Myriam and Tanya speak to each other in French (Myriam is French and Israeli and Tanya is a product of French schools in Lebanon), and this idea is perfect. It’s as if they are both outside of this war, outside of what pits men against each other, outside of history even as they are a part of it. Because war is a man’s business, right? So what does a woman think of war?

Well, Boganim gives us her cinematic answer here: women do not think about war, they are its victims. And Myriam, like Tanya, understands herself beyond the war. Myriam is a mother; she goes to look for her son, a hostage in the hands of Hezbollah. And Tanya, who understands her, decides to accompany her. That’s all a woman can do during a war: desperately try to save a loved one.

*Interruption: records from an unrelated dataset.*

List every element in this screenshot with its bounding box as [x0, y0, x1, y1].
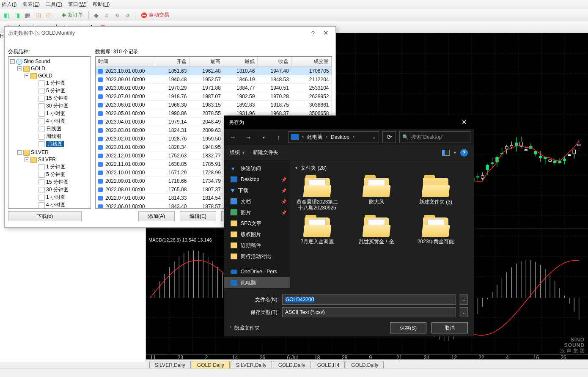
menu-window[interactable]: 窗口(W) [68, 1, 86, 8]
chevron-down-icon[interactable]: ⌄ [372, 134, 376, 140]
timeframe-item[interactable]: 15 分钟图 [32, 178, 91, 186]
timeframe-item[interactable]: 30 分钟图 [32, 102, 91, 110]
sidebar-item[interactable]: 下载📌 [224, 185, 290, 196]
table-row[interactable]: 2023.06.01 00:001968.301983.151892.83191… [96, 101, 332, 109]
tb-icon[interactable]: ⌾ [123, 11, 132, 20]
sidebar-item[interactable]: Desktop📌 [224, 174, 290, 185]
address-bar[interactable]: › 此电脑 › Desktop › ⌄ [288, 131, 379, 143]
col-header[interactable]: 开盘 [155, 57, 190, 67]
file-pane[interactable]: ▸ 文件夹 (28) 黄金展望2023第二十八期20230925防大风新建文件夹… [290, 160, 474, 289]
search-input[interactable]: 🔍 搜索"Desktop" [399, 131, 470, 143]
chart-tab[interactable]: SILVER,Daily [149, 361, 191, 369]
symbol-node[interactable]: −GOLD1 分钟图5 分钟图15 分钟图30 分钟图1 小时图4 小时图日线图… [25, 72, 91, 148]
sidebar-item[interactable]: 版权图片 [224, 229, 290, 240]
timeframe-item[interactable]: 15 分钟图 [32, 94, 91, 102]
help-icon[interactable]: ? [307, 30, 319, 37]
timeframe-item[interactable]: 日线图 [32, 125, 91, 132]
tb-icon[interactable]: ◫ [33, 11, 43, 20]
server-node[interactable]: −Sino Sound−GOLD−GOLD1 分钟图5 分钟图15 分钟图30 … [10, 58, 91, 209]
tb-icon[interactable]: ◧ [2, 11, 11, 20]
menu-chart[interactable]: 图表(C) [22, 1, 40, 8]
recent-icon[interactable]: ▾ [258, 131, 269, 143]
symbol-node[interactable]: −SILVER1 分钟图5 分钟图15 分钟图30 分钟图1 小时图4 小时图日… [25, 156, 91, 209]
cancel-button[interactable]: 取消 [431, 322, 468, 333]
tb-icon[interactable]: ⌾ [113, 11, 122, 20]
help-icon[interactable]: ? [460, 149, 468, 157]
download-button[interactable]: 下载(o) [8, 211, 82, 221]
timeframe-item[interactable]: 1 小时图 [32, 193, 91, 201]
timeframe-item[interactable]: 1 分钟图 [32, 79, 91, 87]
group-header[interactable]: ▸ 文件夹 (28) [294, 163, 470, 175]
tb-icon[interactable]: ⌾ [102, 11, 111, 20]
col-header[interactable]: 最高 [189, 57, 223, 67]
up-icon[interactable]: ↑ [273, 131, 285, 143]
dialog-titlebar[interactable]: 历史数据中心: GOLD,Monthly ? ✕ [5, 27, 335, 39]
folder-item[interactable]: 7月底入金调查 [294, 215, 341, 250]
edit-button[interactable]: 编辑(E) [180, 211, 216, 221]
sidebar-item[interactable]: ★快速访问 [224, 163, 290, 174]
folder-item[interactable]: 乱世买黄金！全 [353, 215, 400, 250]
folder-item[interactable]: 防大风 [353, 175, 400, 211]
table-row[interactable]: 2023.08.01 00:001970.291971.881884.77194… [96, 84, 332, 92]
menu-tools[interactable]: 工具(T) [46, 1, 62, 8]
layout-icon[interactable] [442, 150, 450, 156]
saveas-titlebar[interactable]: 另存为 ✕ [224, 116, 474, 129]
save-button[interactable]: 保存(S) [390, 322, 426, 333]
symbol-group[interactable]: −SILVER−SILVER1 分钟图5 分钟图15 分钟图30 分钟图1 小时… [17, 149, 91, 209]
symbol-group[interactable]: −GOLD−GOLD1 分钟图5 分钟图15 分钟图30 分钟图1 小时图4 小… [17, 65, 91, 149]
new-order-button[interactable]: ✚ 新订单 [59, 11, 86, 20]
saveas-sidebar[interactable]: ★快速访问Desktop📌下载📌文档📌图片📌SEO文章版权图片近期稿件同行活动对… [224, 160, 290, 289]
chart-tab[interactable]: GOLD,H4 [312, 361, 345, 369]
folder-item[interactable]: 黄金展望2023第二十八期20230925 [294, 175, 341, 211]
timeframe-item[interactable]: 5 分钟图 [32, 171, 91, 178]
folder-item[interactable]: 2023年黄金可能 [412, 215, 459, 250]
chevron-down-icon[interactable]: ⌄ [459, 294, 468, 305]
chart-tab[interactable]: GOLD,Daily [273, 361, 311, 369]
sidebar-item[interactable]: 近期稿件 [224, 240, 290, 251]
col-header[interactable]: 时间 [96, 57, 155, 67]
auto-trade-button[interactable]: ⛔ 自动交易 [138, 11, 172, 20]
folder-item[interactable]: 新建文件夹 (3) [412, 175, 459, 211]
chart-tab[interactable]: GOLD,Daily [346, 361, 384, 369]
filetype-select[interactable]: ASCII Text (*.csv) [282, 307, 456, 317]
timeframe-item[interactable]: 4 小时图 [32, 201, 91, 209]
timeframe-item[interactable]: 1 小时图 [32, 110, 91, 117]
filename-input[interactable]: GOLD43200 [282, 294, 456, 305]
sidebar-item[interactable]: OneDrive - Pers [224, 266, 290, 277]
symbol-tree[interactable]: −Sino Sound−GOLD−GOLD1 分钟图5 分钟图15 分钟图30 … [8, 56, 91, 209]
timeframe-item[interactable]: 周线图 [32, 132, 91, 140]
col-header[interactable]: 最低 [223, 57, 258, 67]
chart-tab[interactable]: SILVER,Daily [231, 361, 272, 369]
timeframe-item[interactable]: 月线图 [32, 140, 91, 148]
tb-icon[interactable]: ◫ [44, 11, 53, 20]
new-folder-button[interactable]: 新建文件夹 [253, 149, 278, 156]
close-icon[interactable]: ✕ [455, 116, 474, 129]
timeframe-item[interactable]: 5 分钟图 [32, 87, 91, 94]
table-row[interactable]: 2023.07.01 00:001918.761987.071902.59197… [96, 92, 332, 101]
timeframe-item[interactable]: 30 分钟图 [32, 186, 91, 193]
timeframe-item[interactable]: 1 分钟图 [32, 163, 91, 171]
sidebar-item[interactable]: 图片📌 [224, 207, 290, 218]
col-header[interactable]: 成交量 [291, 57, 332, 67]
col-header[interactable]: 收盘 [257, 57, 291, 67]
sidebar-item[interactable]: 文档📌 [224, 196, 290, 207]
chevron-down-icon[interactable]: ▼ [453, 151, 457, 155]
add-button[interactable]: 添加(A) [138, 211, 175, 221]
back-icon[interactable]: ← [227, 131, 239, 143]
tb-icon[interactable]: ▦ [23, 11, 32, 20]
close-icon[interactable]: ✕ [319, 29, 332, 37]
menu-help[interactable]: 帮助(H) [93, 1, 110, 8]
sidebar-item[interactable]: 同行活动对比 [224, 251, 290, 262]
table-row[interactable]: 2023.10.01 00:001851.631962.481810.46194… [96, 67, 332, 75]
hide-folders-toggle[interactable]: ˄ 隐藏文件夹 [230, 325, 260, 332]
forward-icon[interactable]: → [242, 131, 254, 143]
table-row[interactable]: 2023.09.01 00:001940.481952.571846.19184… [96, 75, 332, 84]
chevron-down-icon[interactable]: ⌄ [459, 307, 468, 317]
sidebar-item[interactable]: SEO文章 [224, 218, 290, 229]
tb-icon[interactable]: ◆ [91, 11, 101, 20]
breadcrumb[interactable]: Desktop [331, 134, 349, 140]
organize-button[interactable]: 组织 ▼ [230, 149, 245, 156]
refresh-icon[interactable]: ⟳ [382, 131, 396, 143]
chart-tab[interactable]: GOLD,Daily [192, 361, 230, 369]
breadcrumb[interactable]: 此电脑 [307, 134, 322, 141]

In the film, as in Lebanon, the worst prophecies come true. They are the ones that generate nostalgia, and in this region, nostalgia is a well-known evil. Palestinians have been familiar with it since 1948, but it seems it also affects the Israelis and in particular Michale Boganim, a Franco-Israeli filmmaker born in Haifa. Her biography runs through her entire filmography.

In her documentary film Odessa… Odessa!— another triptych divided into three locations (Odessa, New York, Tel Aviv) — she films different Ukrainian Jewish communities. One remained in Odessa and dreamed of leaving, another was exiled to New York (Little Odessa) and the last to Israel. In each case, homesickness and the memory of the loss of a land is elevated to the level of mythology.

In her 2011 film, Land of Oblivion, the story takes place in Ukraine again, but in Prypiat, the day of the Chernobyl disaster. The film begins as a factual reproduction of the nuclear accident, but quickly branches off into the story of Anya (Olga Kurylenko), who is torn between two men and two territories (Ukraine and France) after losing her husband in the disaster.

Here again, the fear of loss, the impossible departure, are at the center of what the filmmaker lets us see. Boganim’s 2021 documentary, The Forgotten Ones, is also a road movie that nostalgically travels through Israel, interviewing the Jews of Arab lands who often seem outcasts in a land in which they are supposed to belong.

Boganim’s way of filming, of often lagging behind the action and continuing the movement after the action, participates in this nostalgia for the images, the places, the characters that the camera tries to capture, but which are all doomed to disappear.

In the end, Tel Aviv-Beirut works more as an intimate family drama than a war picture, and in this, it reminds those of us who lived through or witnessed the situation in Lebanon during the civil war (1975-1990) of our own stakes in the conflict.

 

Michale Boganim was born in Haifa and lives in Paris. She began by studying philosophy at the Hebrew University of Jerusalem before studying anthropology in Paris under Jean Rouch. She then joined the National Film School of London. Her first films were documentary shorts, followed by the feature-length documentary Odessa… Odessa! in 2005 and then her first dramatic feature, Land of Oblivion, in 2011. She continues to work as both a documentarian and feature filmmaker, often blurring the boundaries between the two.

Karim Goury is a Paris-based Franco-Egyptian filmmaker and graduate of the Ecole Nationale Supérieure d’Arts de Paris-Cergy (ENSAPC). His films include Made in Egypt and The Man Inside.